Reading Group. Cerebro: A Layered Data Platform for Scalable Deep Learning

In the 58th reading group session, we covered “Cerebro: A Layered Data Platform for Scalable Deep Learning.” This was a short meeting, as our original presenter, unfortunately, had some other important commitments. There are actually two Cerebro papers, one appeared at CIDR and another one at VLDB’20. The main premise behind the system is that ML models are rarely trained in isolation. Instead, we often train multiple models concurrently, as we try to find optimal parameters for the best results. This hyper-parameter tuning is costly as it relies on an exhaustive search for the best parameter configuration. Also, as the authors claim, most systems do not take this multi-model/config-same-data parallelism into account.

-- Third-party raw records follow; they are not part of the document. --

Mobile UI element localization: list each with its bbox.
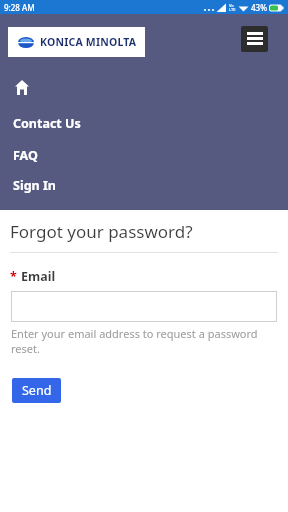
staticText: 43% — [251, 2, 267, 13]
button[interactable]: Contact Us — [0, 111, 288, 135]
staticText: FAQ — [13, 147, 38, 164]
button[interactable] — [241, 26, 268, 52]
staticText: Email — [21, 268, 56, 285]
staticText: * — [10, 268, 21, 285]
staticText: Vo LTE — [229, 3, 236, 12]
button[interactable]: KONICA MINOLTA — [8, 27, 145, 57]
staticText: Forgot your password? — [10, 220, 193, 243]
button[interactable]: Sign In — [0, 173, 288, 197]
staticText: Sign In — [13, 177, 56, 194]
staticText: 9:28 AM — [4, 2, 35, 13]
button[interactable] — [10, 75, 34, 99]
staticText: KONICA MINOLTA — [40, 35, 137, 49]
button[interactable] — [11, 291, 277, 322]
button[interactable]: FAQ — [0, 143, 288, 167]
staticText: Enter your email address to request a pa… — [11, 326, 274, 356]
staticText: Send — [22, 382, 52, 399]
staticText: Contact Us — [13, 115, 81, 132]
button[interactable]: Send — [12, 378, 61, 403]
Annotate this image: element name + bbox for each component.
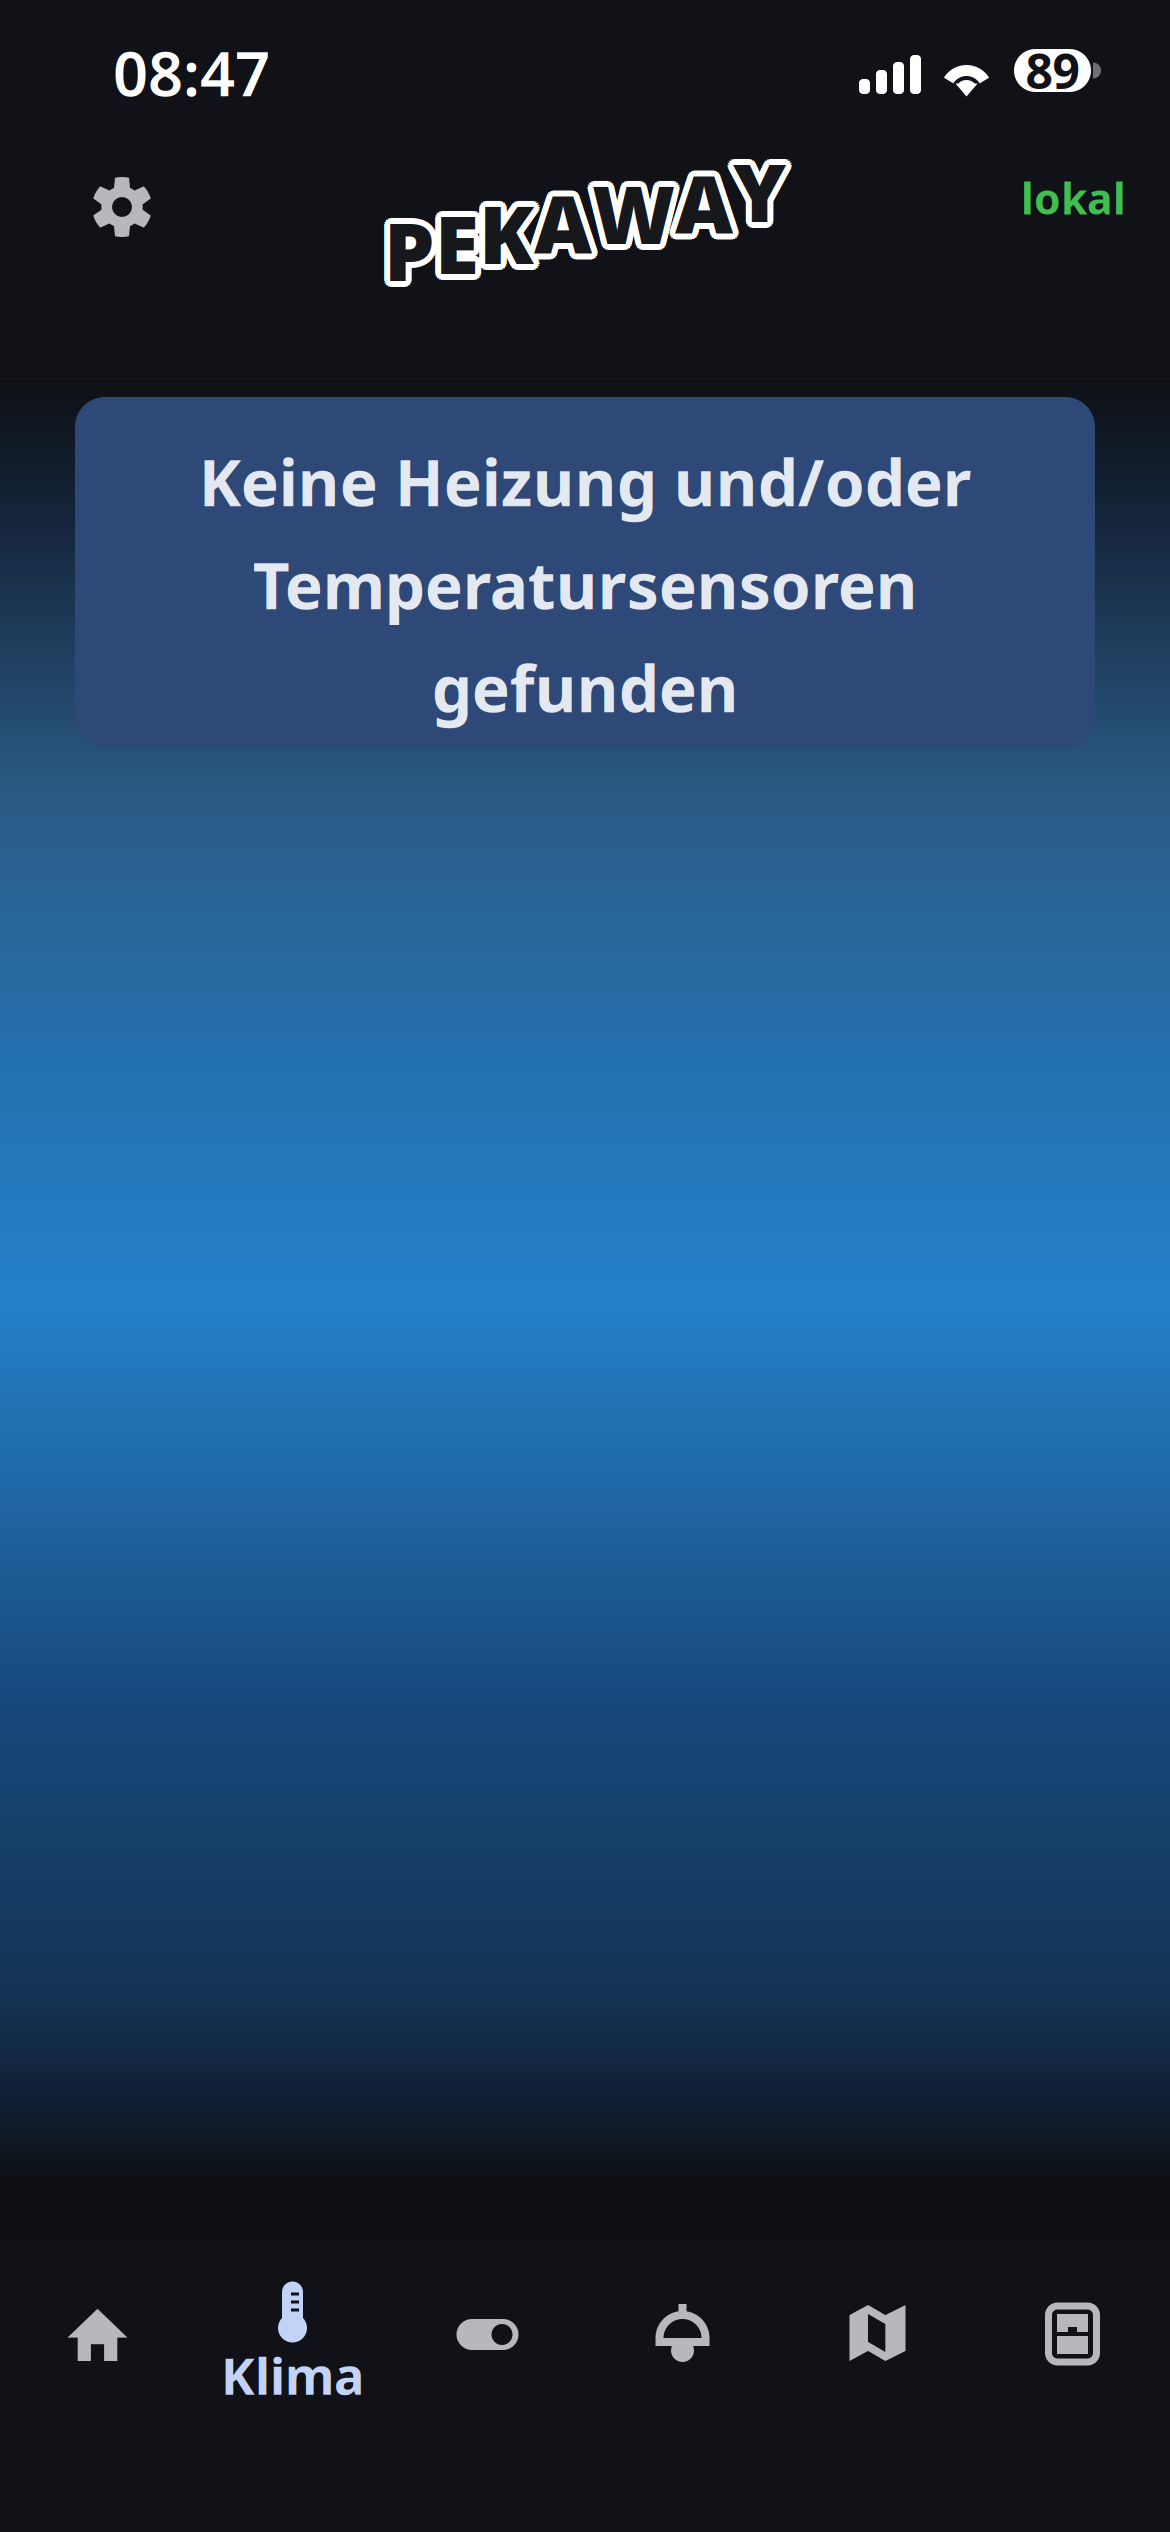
staticText: P — [382, 191, 433, 298]
staticText: P — [388, 193, 439, 299]
staticText: Y — [739, 138, 792, 244]
staticText: A — [540, 170, 598, 276]
staticText: 08:47 — [113, 32, 270, 113]
staticText: Y — [731, 143, 784, 250]
staticText: K — [474, 182, 528, 288]
staticText: W — [596, 156, 679, 262]
button[interactable]: Klima — [195, 2242, 390, 2529]
staticText: A — [669, 150, 727, 256]
staticText: Y — [729, 134, 782, 240]
button[interactable]: Karte — [780, 2242, 975, 2529]
staticText: A — [670, 152, 728, 258]
button[interactable]: Start — [0, 2242, 195, 2529]
staticText: W — [592, 160, 675, 266]
staticText: W — [594, 165, 677, 272]
staticText: P — [378, 199, 430, 305]
staticText: Y — [731, 132, 784, 238]
staticText: A — [538, 166, 596, 272]
staticText: K — [475, 184, 530, 290]
staticText: Y — [727, 138, 780, 244]
staticText: A — [528, 168, 586, 274]
staticText: W — [594, 154, 677, 260]
button[interactable]: Schalter — [390, 2242, 585, 2529]
staticText: P — [378, 195, 430, 301]
staticText: A — [680, 152, 738, 258]
staticText: Y — [735, 143, 788, 250]
staticText: 89 — [1026, 39, 1080, 102]
staticText: Y — [733, 144, 786, 250]
staticText: A — [679, 146, 737, 252]
staticText: Y — [738, 136, 792, 242]
staticText: P — [388, 201, 439, 307]
staticText: E — [435, 184, 479, 290]
staticText: Y — [738, 140, 792, 246]
staticText: E — [440, 192, 484, 298]
staticText: Keine Heizung und/oder Temperatursensore… — [198, 439, 972, 730]
staticText: A — [677, 144, 735, 250]
staticText: K — [479, 180, 534, 286]
staticText: K — [479, 186, 534, 292]
staticText: W — [592, 166, 675, 272]
button[interactable]: Einstellungen — [64, 138, 180, 258]
staticText: K — [484, 182, 540, 288]
staticText: E — [429, 190, 473, 296]
staticText: K — [483, 176, 538, 282]
staticText: Y — [735, 132, 788, 238]
staticText: P — [384, 191, 435, 297]
staticText: P — [380, 193, 431, 299]
staticText: A — [536, 164, 594, 270]
staticText: A — [675, 150, 733, 256]
staticText: K — [479, 174, 534, 280]
staticText: A — [673, 144, 731, 250]
staticText: E — [431, 194, 475, 300]
staticText: A — [536, 175, 594, 282]
staticText: P — [380, 201, 431, 307]
staticText: A — [532, 175, 590, 282]
staticText: E — [440, 188, 484, 294]
staticText: K — [474, 178, 528, 284]
staticText: W — [588, 156, 671, 262]
staticText: Y — [728, 140, 780, 246]
staticText: E — [439, 186, 483, 292]
staticText: K — [485, 180, 540, 286]
staticText: A — [528, 170, 586, 276]
staticText: E — [435, 196, 479, 302]
staticText: P — [390, 199, 440, 305]
staticText: A — [681, 150, 739, 256]
staticText: E — [430, 192, 474, 298]
staticText: W — [598, 158, 680, 264]
staticText: W — [590, 154, 673, 260]
staticText: A — [675, 144, 733, 250]
staticText: K — [483, 184, 538, 290]
staticText: A — [671, 146, 729, 252]
staticText: A — [532, 164, 590, 270]
staticText: W — [586, 160, 669, 266]
staticText: A — [534, 176, 592, 282]
staticText: P — [382, 202, 433, 309]
staticText: A — [677, 155, 735, 262]
button[interactable]: Licht — [585, 2242, 780, 2529]
staticText: A — [670, 148, 728, 254]
staticText: E — [439, 194, 483, 300]
staticText: A — [540, 168, 598, 274]
staticText: W — [598, 160, 681, 266]
staticText: K — [477, 185, 532, 292]
staticText: Y — [737, 142, 790, 248]
staticText: W — [590, 165, 673, 272]
staticText: W — [586, 158, 670, 264]
button[interactable]: Kühlschrank — [975, 2242, 1170, 2529]
staticText: A — [530, 174, 588, 280]
staticText: P — [390, 195, 440, 301]
staticText: E — [430, 188, 474, 294]
staticText: E — [441, 190, 485, 296]
staticText: K — [484, 178, 540, 284]
staticText: E — [431, 186, 475, 292]
staticText: A — [673, 155, 731, 262]
staticText: A — [538, 174, 596, 280]
staticText: K — [481, 174, 536, 280]
staticText: A — [680, 148, 738, 254]
staticText: E — [437, 184, 481, 290]
staticText: E — [437, 195, 481, 302]
button[interactable]: lokal — [976, 138, 1126, 258]
staticText: E — [433, 195, 477, 302]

A trivial way to deal with running multiple jobs on the same data is to simply run multiple models/configurations as if they are totally independent. Of course, this can lead to data amplification, as we may need to copy the same data to different workers or even systems. Or we can run these models one at a time — as one model/parameter configuration is done, the next one can start. Cerebro proposes a different approach that allows models to run concurrently, avoids data amplification, and reduces communication while preserving good model convergence. The approach shards the data to workers and allows different models to start on these different shards at the same time. Once a worker-full of data has been processed, the entire model (all the weights, etc) can migrate to a worker with another shard. The paper claims that this reduces the data-transfer demand in the cluster compared to approaches the must continuously update model weights (i.e. in the parameter servers)

I am not an ML expert, and my improvised presentation was rather bad, so instead, I will link to a YouTube presentation by the authors, which explains the whole thing much better than I can do.

Discussion

1) Still a money problem. Cerebro aims to improve the efficiency of hyper-parameter tuning, but it still seems like a money problem, as we need to throw more resources to exhaustively find the best model. Are there better approaches than the exhaustive search like that? Some heuristics? Or past experience on similar problems/data to take into account?

2) Pruning. The paper(s) seem to train all models/configurations all the way to the end. Again, this is probably wasteful — if we see that some model/configuration does not converge fast enough, it makes sense to kill it early. The system seems to support this and is built around this idea as well, but it is not as explicit in the paper. In Cerebro, scheduling is done on the per-epoch level, so there is a chance to evaluate each model/parameter-config after each training epoch and adjust.